== Activity ==
In the listing below, locate the lines that hold "Hämeestä" and copy them.

== Input records ==
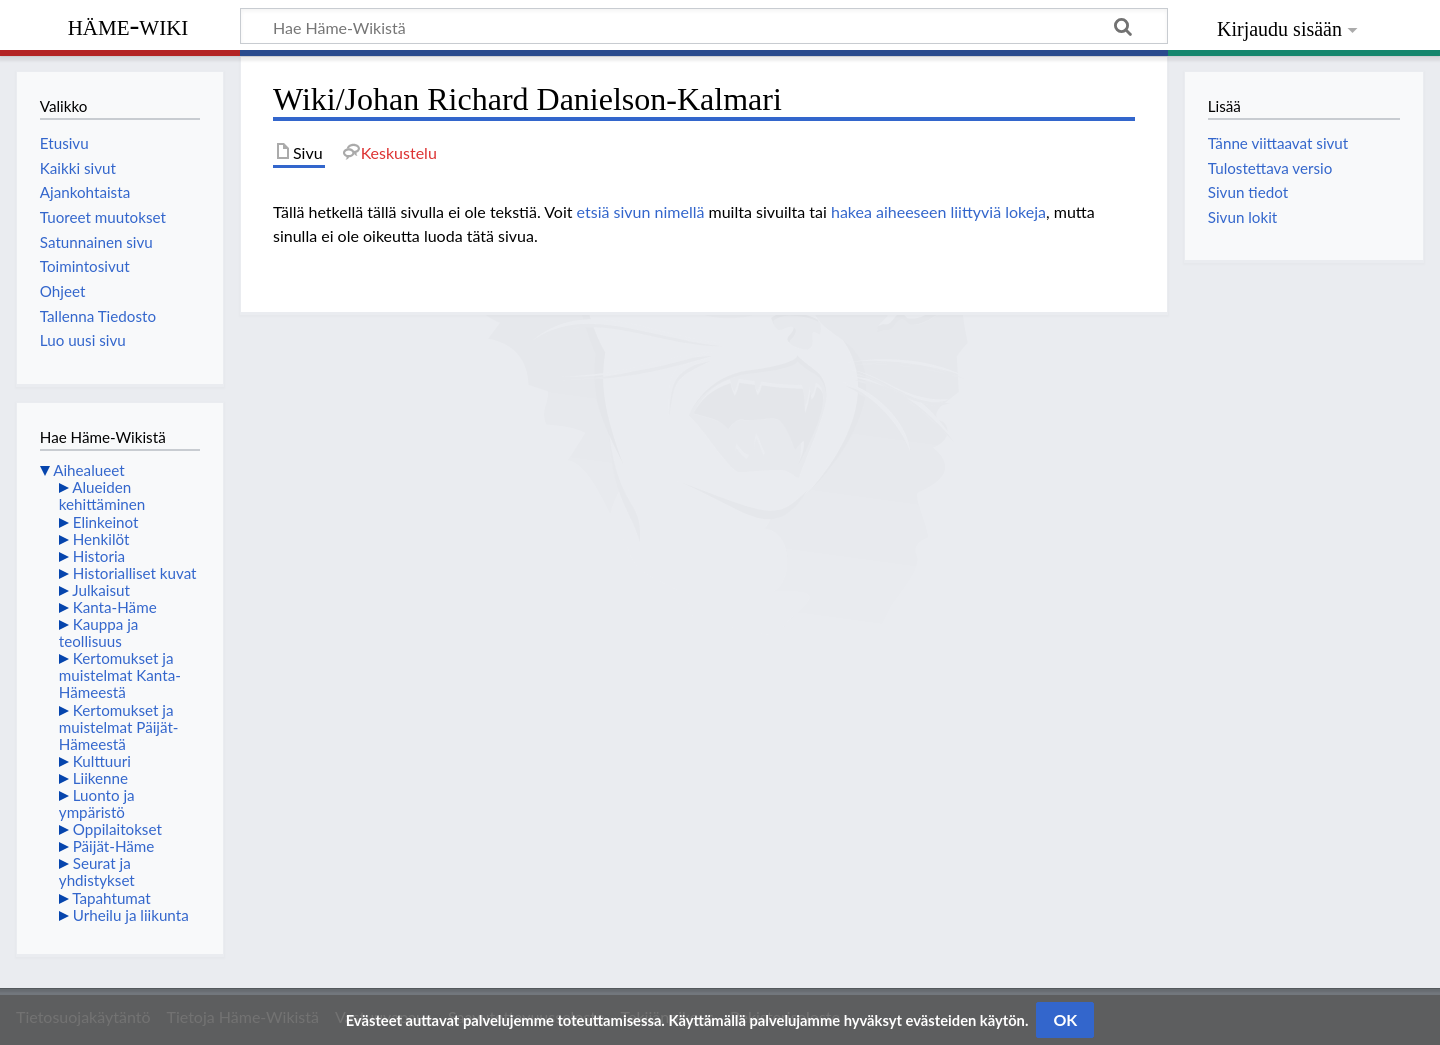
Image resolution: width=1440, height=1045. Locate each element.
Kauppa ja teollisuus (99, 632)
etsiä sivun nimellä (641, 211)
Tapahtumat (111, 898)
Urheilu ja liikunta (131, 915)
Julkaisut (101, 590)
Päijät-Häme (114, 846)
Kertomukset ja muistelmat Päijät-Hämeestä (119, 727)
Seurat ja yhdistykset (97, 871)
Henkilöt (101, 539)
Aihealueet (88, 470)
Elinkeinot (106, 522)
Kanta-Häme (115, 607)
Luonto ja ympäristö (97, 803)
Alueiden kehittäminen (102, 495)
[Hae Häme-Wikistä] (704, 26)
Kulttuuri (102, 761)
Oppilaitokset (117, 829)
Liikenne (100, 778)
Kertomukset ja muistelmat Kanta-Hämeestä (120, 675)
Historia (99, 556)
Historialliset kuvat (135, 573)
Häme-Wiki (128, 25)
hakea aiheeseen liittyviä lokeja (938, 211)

...

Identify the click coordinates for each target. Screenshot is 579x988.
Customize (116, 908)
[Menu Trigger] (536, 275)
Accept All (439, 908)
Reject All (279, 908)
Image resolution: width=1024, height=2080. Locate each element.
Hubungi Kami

==

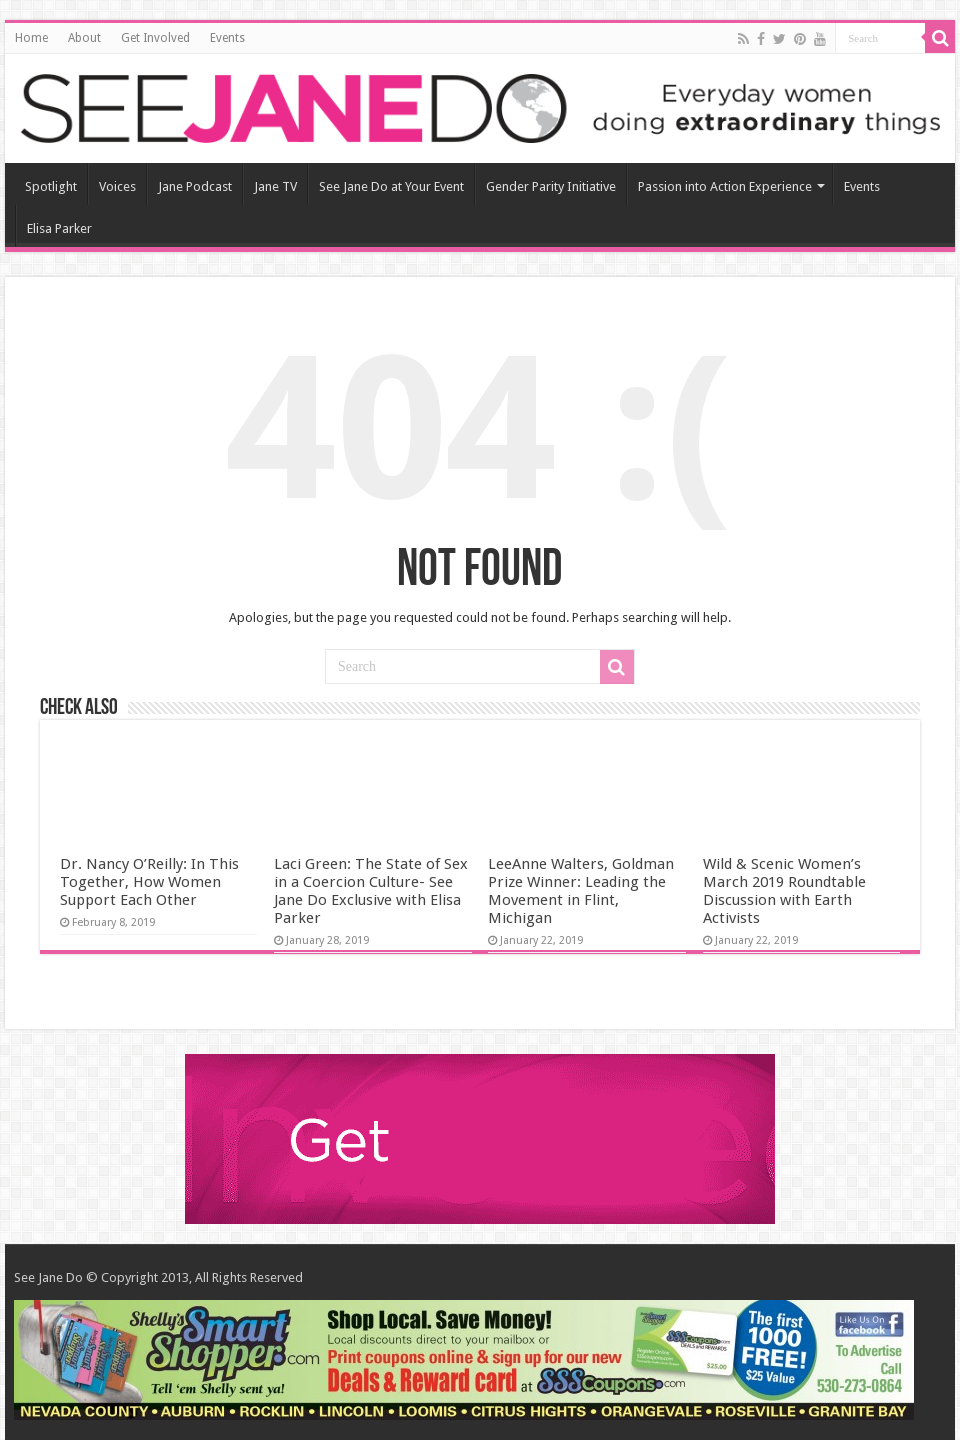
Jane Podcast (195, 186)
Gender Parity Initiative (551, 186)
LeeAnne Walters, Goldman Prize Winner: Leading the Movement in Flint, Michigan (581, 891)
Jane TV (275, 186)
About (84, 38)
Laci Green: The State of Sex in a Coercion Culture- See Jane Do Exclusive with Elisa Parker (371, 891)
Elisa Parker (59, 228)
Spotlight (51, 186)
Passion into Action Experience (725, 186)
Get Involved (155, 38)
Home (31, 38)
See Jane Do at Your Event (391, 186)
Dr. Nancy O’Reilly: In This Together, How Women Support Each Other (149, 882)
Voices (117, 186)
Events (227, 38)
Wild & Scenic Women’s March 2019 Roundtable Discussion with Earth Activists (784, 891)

== Solution to this task ==
Kertomukset ja muistelmat Päijät-Hämeestä (119, 727)
Kertomukset ja muistelmat Kanta-Hämeestä (120, 675)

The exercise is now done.